Based on results from the 2017 and 2018 wells, Storm management is using an 11 Bcf raw gas type curve (internal estimate) to forecast production which represents an average of the expected result at Umbach and Nig.  Future wells will be longer (2300 to 2400 metres) and have more fracture stages (41 to 47) which is expected to result in further improvement to rates and reserves.  More detail on well performance and management’s type curve is available in the presentation on Storm’s website at www.stormresourcesltd.com.

HEDGING AND TRANSPORTATION

Commodity price hedges are used to support longer-term growth with the objective being to protect pricing on 50% of current production for the next 12 months and 25% for 13 to 24 months forward. Anticipated production growth is not hedged.
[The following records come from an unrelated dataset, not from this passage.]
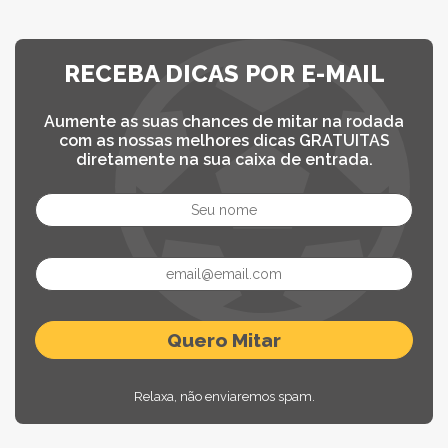
RECEBA DICAS POR E-MAIL
Aumente as suas chances de mitar na rodada
com as nossas melhores dicas GRATUITAS
diretamente na sua caixa de entrada.
Relaxa, não enviaremos spam.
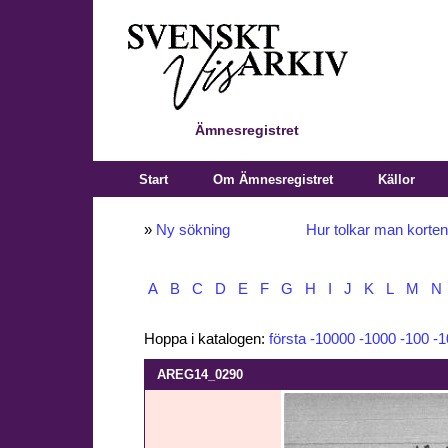
Ämnesregistret
Start
Om Ämnesregistret
Källor
»
Ny sökning
Hur tolkar man korte
A
B
C
D
E
F
G
H
I
J
K
L
M
N
Hoppa i katalogen:
första
-10000
-1000
-100
-1
AREG14_0290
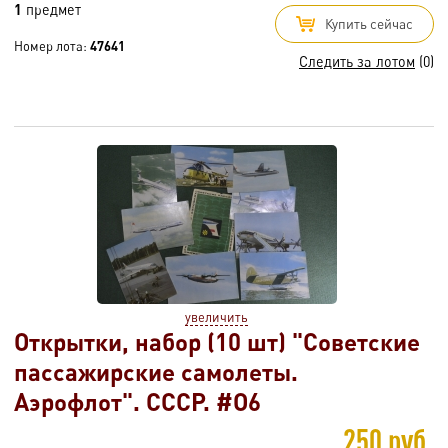
1
предмет
Купить сейчас
Номер лота:
47641
Следить за лотом
(0)
увеличить
Открытки, набор (10 шт) "Советские
пассажирские самолеты.
Аэрофлот". СССР. #O6
250 руб.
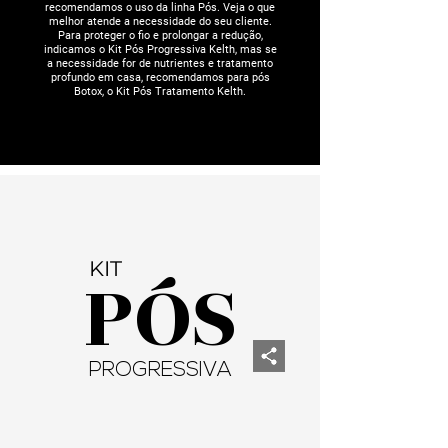
recomendamos o uso da linha Pós. Veja o que
melhor atende a necessidade do seu cliente.
Para proteger o fio e prolongar a redução,
indicamos o Kit Pós Progressiva Kelth, mas se
a necessidade for de nutrientes e tratamento
profundo em casa, recomendamos para pós
Botox, o Kit Pós Tratamento Kelth.
KIT
PÓS
PROGRESSIVA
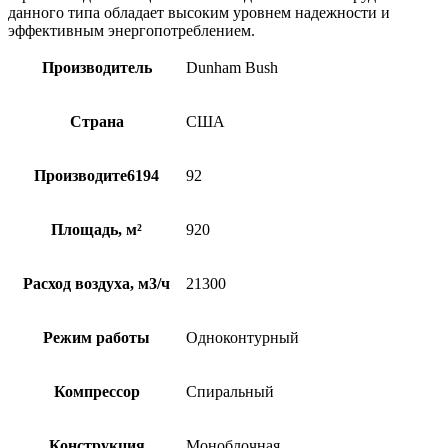
данного типа обладает высоким уровнем надежности и
эффективным энергопотреблением.
Производитель
Dunham Bush
Страна
США
Производите6194
92
Площадь, м²
920
Расход воздуха, м3/ч
21300
Режим работы
Одноконтурный
Компрессор
Спиральный
Конструкция
Моноблочная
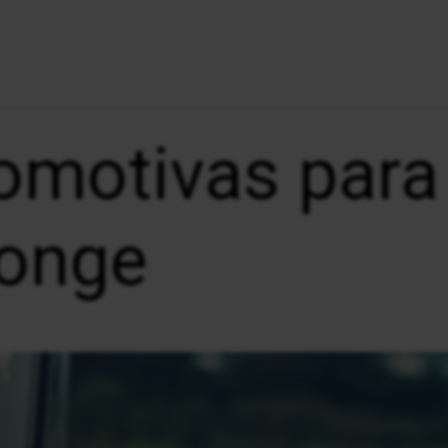
omotivas para
longe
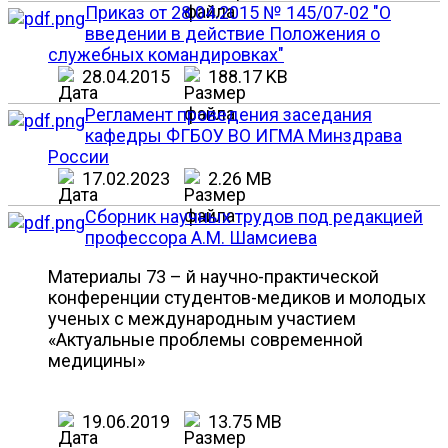
Приказ от 28.04.2015 № 145/07-02 "О
введении в действие Положения о
служебных командировках"
28.04.2015
188.17 KB
Регламент проведения заседания
кафедры ФГБОУ ВО ИГМА Минздрава
России
17.02.2023
2.26 MB
Сборник научных трудов под редакцией
профессора А.М. Шамсиева
Материалы 73 – й научно-практической
конференции студентов-медиков и молодых
ученых с международным участием
«Актуальные проблемы современной
медицины»
19.06.2019
13.75 MB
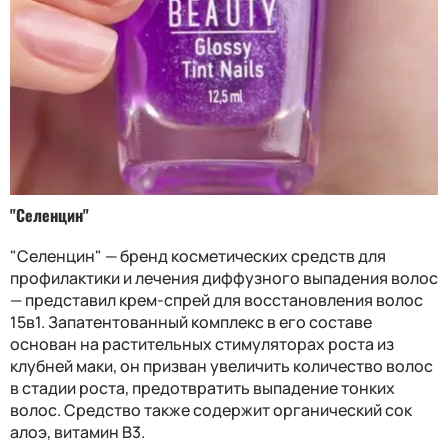
"Селенцин"
"Селенцин" — бренд косметических средств для
профилактики и лечения диффузного выпадения волос
— представил крем-спрей для восстановления волос
15в1. Запатентованный комплекс в его составе
основан на растительных стимуляторах роста из
клубней маки, он призван увеличить количество волос
в стадии роста, предотвратить выпадение тонких
волос. Средство также содержит органический сок
алоэ, витамин В3.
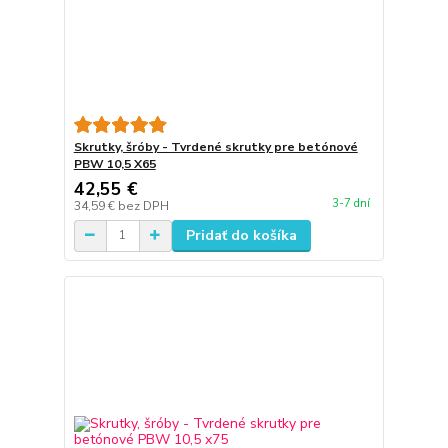
Skrutky, šróby - Tvrdené skrutky pre betónové
PBW 10,5 X65
42,55 €
3-7 dní
34,59 €
bez DPH
Pridať do košíka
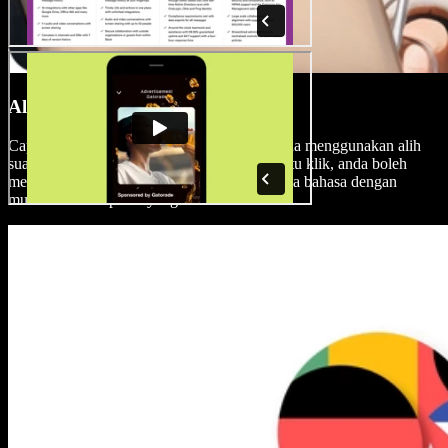
Alih Suara 1-klik
Capai audien global dengan video ulasan anda menggunakan alih
suara AI Speechify Studio. Dengan hanya satu klik, anda boleh
menterjemah video anda ke dalam mana-mana bahasa dengan
mudah untuk capaian yang lebih meluas.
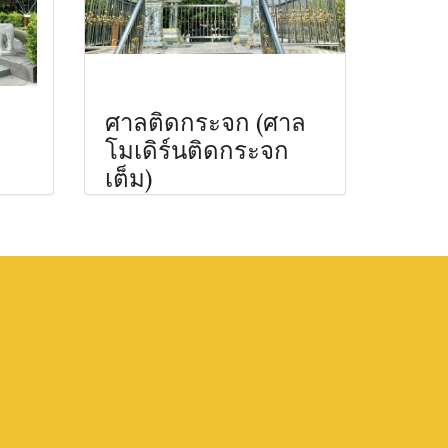
ศาลติดกระจก (ศาล
โมเดิร์นติดกระจก
เต็ม)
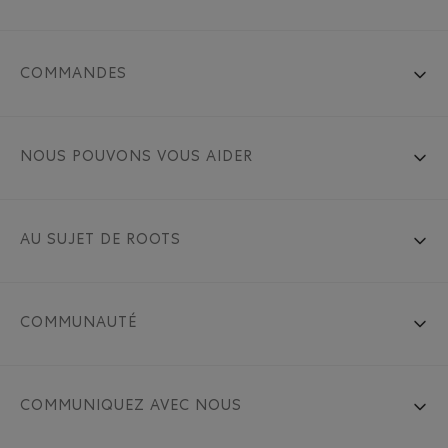
COMMANDES
NOUS POUVONS VOUS AIDER
AU SUJET DE ROOTS
COMMUNAUTÉ
COMMUNIQUEZ AVEC NOUS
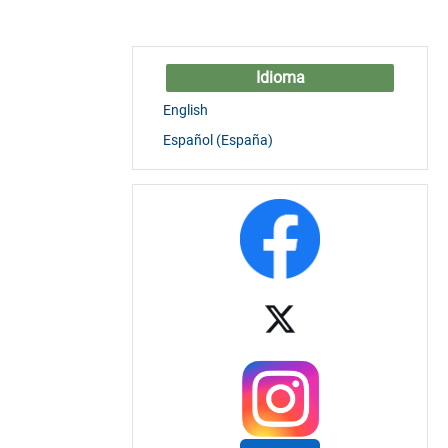
Idioma
English
Español (España)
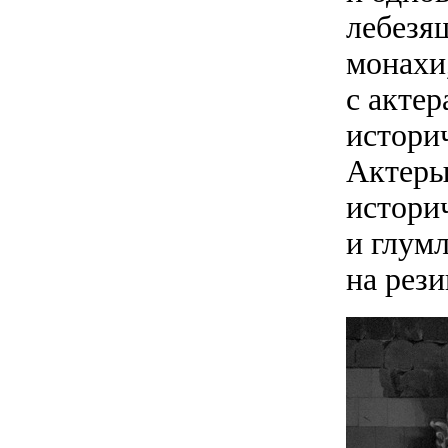
лебезя
монахи
с акте
истори
Актеры
истори
и глум
на рези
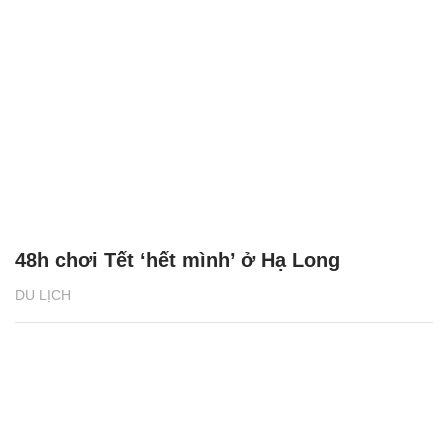
48h chơi Tết ‘hết mình’ ở Hạ Long
DU LỊCH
Note that approximately 80% of Storm’s liquids production (condensate and butane) is priced in reference to WTI. The current hedge position protects approximately 43% of forecast production for 2019.
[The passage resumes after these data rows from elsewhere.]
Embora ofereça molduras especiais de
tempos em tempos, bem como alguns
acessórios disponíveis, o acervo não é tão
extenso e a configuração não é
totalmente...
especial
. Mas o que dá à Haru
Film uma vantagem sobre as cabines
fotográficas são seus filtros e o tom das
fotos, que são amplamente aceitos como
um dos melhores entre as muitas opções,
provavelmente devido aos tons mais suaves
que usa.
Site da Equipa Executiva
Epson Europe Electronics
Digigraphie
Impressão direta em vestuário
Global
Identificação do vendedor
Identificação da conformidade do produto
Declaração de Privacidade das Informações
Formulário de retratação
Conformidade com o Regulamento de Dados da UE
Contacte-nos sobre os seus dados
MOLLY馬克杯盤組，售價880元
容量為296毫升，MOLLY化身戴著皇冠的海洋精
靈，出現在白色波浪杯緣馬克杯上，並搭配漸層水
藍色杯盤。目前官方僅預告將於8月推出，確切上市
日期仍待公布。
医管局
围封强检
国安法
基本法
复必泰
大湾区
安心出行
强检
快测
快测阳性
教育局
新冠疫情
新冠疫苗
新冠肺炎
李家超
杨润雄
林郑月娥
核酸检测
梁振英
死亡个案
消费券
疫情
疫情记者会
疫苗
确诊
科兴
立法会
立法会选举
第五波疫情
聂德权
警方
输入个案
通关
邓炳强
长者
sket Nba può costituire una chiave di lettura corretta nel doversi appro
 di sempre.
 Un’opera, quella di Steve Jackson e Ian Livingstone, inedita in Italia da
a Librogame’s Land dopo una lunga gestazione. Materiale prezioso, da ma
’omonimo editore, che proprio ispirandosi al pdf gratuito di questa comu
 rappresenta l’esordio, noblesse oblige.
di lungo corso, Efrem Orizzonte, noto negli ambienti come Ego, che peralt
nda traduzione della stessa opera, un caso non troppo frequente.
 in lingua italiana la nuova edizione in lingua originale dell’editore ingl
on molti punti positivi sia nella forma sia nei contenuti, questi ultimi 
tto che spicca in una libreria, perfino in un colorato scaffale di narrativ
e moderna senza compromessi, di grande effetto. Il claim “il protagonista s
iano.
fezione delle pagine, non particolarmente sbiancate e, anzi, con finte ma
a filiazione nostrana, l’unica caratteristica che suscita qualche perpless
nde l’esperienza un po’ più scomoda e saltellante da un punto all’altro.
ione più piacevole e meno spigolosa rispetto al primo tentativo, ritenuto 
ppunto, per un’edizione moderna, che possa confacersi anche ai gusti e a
2019 Crude Oil  875 Bpd WTI Cdn$71.24/Bbl floor, Cdn$84.60/Bbl ceiling
    625 Bpd WTI Cdn$78.51/Bbl
  Propane 200 Bpd Conway Cdn$42.87/Bbl
  Natural Gas 43,500 Mmbtu/d (36.7 Mmcf/d) Chicago Cdn$3.26/Mmbtu
    8,400 Mmbtu/d (7.1 Mmcf/d) Sumas Cdn$2.86/Mmbtu
    2,500 GJ/d (2.0 Mmcf/d) AECO Cdn$1.94/GJ
    2,250 GJ/d (1.8 Mmcf/d) Station 2 Cdn$1.73/GJ
       
  1. The Alliance Pipeline tariff to Chicago is approximately Cdn$1.20 per Mmbtu including the cost of fuel.

Firm transportation commitments for natural gas provide diversification for sales and are summarized below:

Alliance to Chicago(1) 56 – 70 Mmcf/d  
Enbridge T-north to Station 2 16 Mmcf/d  
Enbridge T-north & TCPL to AECO 13 Mmcf/d  
Enbridge T-north to Station 2/Sumas(2) 12 Mmcf/d  
Alliance to ATP 5 Mmcf/d  
Total 102 – 116 Mmcf/d  
     
  1. Preferential interruptible adds up to 14 Mmcf/d 
  2. Sumas price less US$0.69/Mmbtu

In the fourth quarter, 63% of natural gas sales were at a Chicago price, 26% at Western Canadian pricing, and 11% at a Sumas price less a marketing adjustment.  Production exceeding firm capacity is directed to Chicago and/or Station 2 on an interruptible basis depending on which sales point offers a higher net price.

OUTLOOK

For the first quarter of 2019, production is forecast to be 17,500 to 20,000 Boe per day.  As was previously communicated in a press release dated January 15, 2019, the McMahon Gas Plant was shut in for 17 days starting January 2nd to repair a failure on the flare system piping.  During this time, production was reduced to 4,500 Boe per day.  Production to date has averaged 18,000 Boe per day based on field estimates.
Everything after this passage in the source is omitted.